#### WHAT IS NEEDED:
Produce a verbatim copy of the lines from the one holding "sản xuất, máy làm đá ngừng hoạt động có thể" through the last line of the listing, and nothing else.

#### THE DATA:
= Beginning of Section =

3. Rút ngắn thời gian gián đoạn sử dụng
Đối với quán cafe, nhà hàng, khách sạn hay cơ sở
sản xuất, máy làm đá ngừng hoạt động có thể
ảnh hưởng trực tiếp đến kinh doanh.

= End of Section =

#### RESPONSE BELOW:
sản xuất, máy làm đá ngừng hoạt động có thể
ảnh hưởng trực tiếp đến kinh doanh.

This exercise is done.